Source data
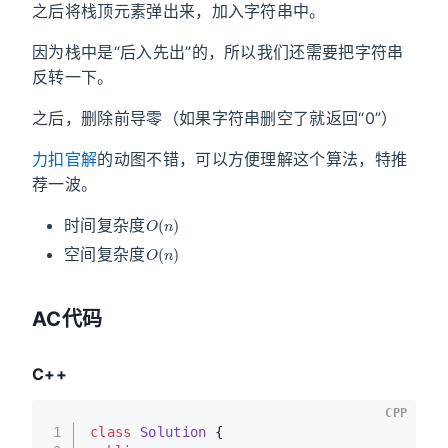
之后将栈顶元素弹出来，加入字符串中。
因为栈中是“后入先出”的，所以我们还需要把字符串
反转一下。
之后，删除前导零（如果字符串删空了就返回“0”）
力扣官解
的动图不错，可以方便理解这个算法，特推
荐一波。
O
(
n
)
时间复杂度
O
(
n
)
空间复杂度
AC代码
C++
CPP
1
class
Solution
 {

TASK INSTRUCTIONS: The entries are to be transcribed word for word, without their images.

ANSWER TO THE EXERCISE:
之后将栈顶元素弹出来，加入字符串中。
因为栈中是“后入先出”的，所以我们还需要把字符串
反转一下。
之后，删除前导零（如果字符串删空了就返回“0”）
力扣官解
的动图不错，可以方便理解这个算法，特推
荐一波。
O
(
n
)
时间复杂度
O
(
n
)
空间复杂度
AC代码
C++
CPP
1
class
Solution
 {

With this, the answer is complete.